David Dorad
Jede Szene hat hin und wieder ihre Hypes, deren Amplituden euphorisch gen Höhepunkt klettern und im Zustand absoluter Übersättigung wieder abfallen. Speziell das Techno-Mekka Berlin, dessen Clubkultur vor lauter esoterischer Aufladung jeden Moment zu explodieren droht, bietet einigen Nährboden für kurzweilige Rummel dieser Art. Jeder Höhepunkt bezieht sich aber auf eine goldene Mitte. Diese Konstante gibt sich zwar nicht auf den ersten Blick zu erkennen, ist aber die unumstrittene Basis für alles, was Berlin jemals hervorgebracht hat.
David Dorad ist ein Teil dieser Basis.
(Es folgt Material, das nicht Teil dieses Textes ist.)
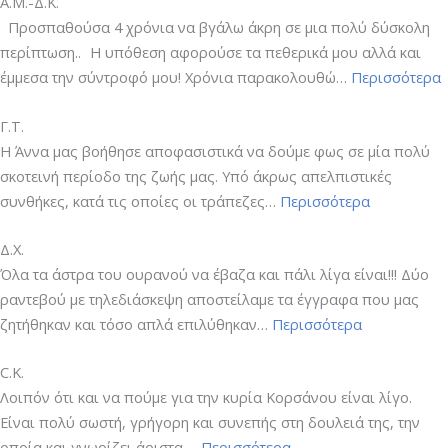
Α.Μ.-Δ.Κ.
Προσπαθούσα 4 χρόνια να βγάλω άκρη σε μια πολύ δύσκολη
περίπτωση.. Η υπόθεση αφορούσε τα πεθερικά μου αλλά και
“
έμμεσα την σύντροφό μου! Χρόνια παρακολουθώ…
Περισσότερα
Δ
Γ.Τ.
Η Άννα μας βοήθησε αποφασιστικά να δούμε φως σε μία πολύ
σκοτεινή περίοδο της ζωής μας. Υπό άκρως απελπιστικές
“Γ.Τ.”
συνθήκες, κατά τις οποίες οι τράπεζες…
Περισσότερα
Δ.Χ.
Όλα τα άστρα του ουρανού να έβαζα και πάλι λίγα είναι!!! Δύο
ραντεβού με τηλεδιάσκεψη αποστείλαμε τα έγγραφα που μας
“Δ.Χ.”
ζητήθηκαν και τόσο απλά επιλύθηκαν…
Περισσότερα
C.K.
Λοιπόν ότι και να πούμε για την κυρία Κορσάνου είναι λίγο.
Είναι πολύ σωστή, γρήγορη και συνεπής στη δουλειά της, την
“C.K.”
οποία και γνωρίζει άριστα.…
Περισσότερα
Er gehört zu den Figuren, die die Szene seit Jahrzehnten konstant am Laufen halten. Der gebürtige Hallenser kam nach der Wende als Hausbesetzer in die Hauptstadt und begann 1994 mit dem Plattendrehen. Nachdem die jugendliche Neugier sich durch alle Facetten zeitgemäßer Musik gewühlt hatte, folgten die ersten Gigs. 2004 gründete er mit Freunden das detailverliebte Kollektiv "Bachstelzen", dessen wohlige Atmosphäre in der baldigen Zukunft auch außerhalb der Stadtmauern bekannt werden sollte. Seit einigen Jahren sind sie unter anderem ein fester Bestandteil des Fusion-Festivals. Wo die Bachstelzen waren, war die Bar25 nicht weit: Zuerst war David Dorad ein Gast, dann DJ, dann Freund. Schließlich fand er bei der clubinternen Booking-Agentur des Bar25-Nachfolgers Kater Holzig seine Heimat: Sasomo. Mittlerweile spielt er jedes Wochenende bis weit über die deutschen Ländergrenzen hinaus und ist dabei, seinen internationalen Status auszubauen.
David ist ein charismatischer Vollblut-DJ, kein Business-Typ. Man wird auch vergeblich nach Twitter-Nachrichten oder Bildern seiner Katze suchen. Er ist ganz und gar Berlin: unkompliziert und wandlungsfähig. Wenn er ein Set spielt, will er, dass sich jeder wohlfühlt, egal ob Hippie, Yuppie oder Punk, egal ob technoid, deep oder funky. Er lässt sich kein musikalisches Szene-Diktat auferlegen und übernimmt am liebsten die langen Afterhour-Schichten. Diese eignen sich am Besten dazu, einen bunten und weichen Klangteppich zu weben, dessen Färbung von Jahreszeit, Setting und Publikum abhängig ist. Seine harmonischen Sets strotzen vor ehrlicher Energie und scheuen sich nicht, dem Publikum die elektronische Berliner Schnauze entgegenzubrettern: ziemlich derb, aber eigentlich nett gemeint. Bei der Wortwahl setzt er auf altbewährte Platten, die er mit sorgfältig ausgewähltem, neuen Input zu verknoten weiß, bis das Gesamtbild sich seinen Zuhörern offenbart. Er hat die Kunst, Synapsen zu spalten und nach belieben neu zu kombinieren, perfektioniert - und hat damit den meisten Gehirnchirurgen etwas voraus. David schwelgt nicht in der Vergangenheit oder in der Zukunft. Er lebt für den Moment, der gern auch mal verfliegen darf.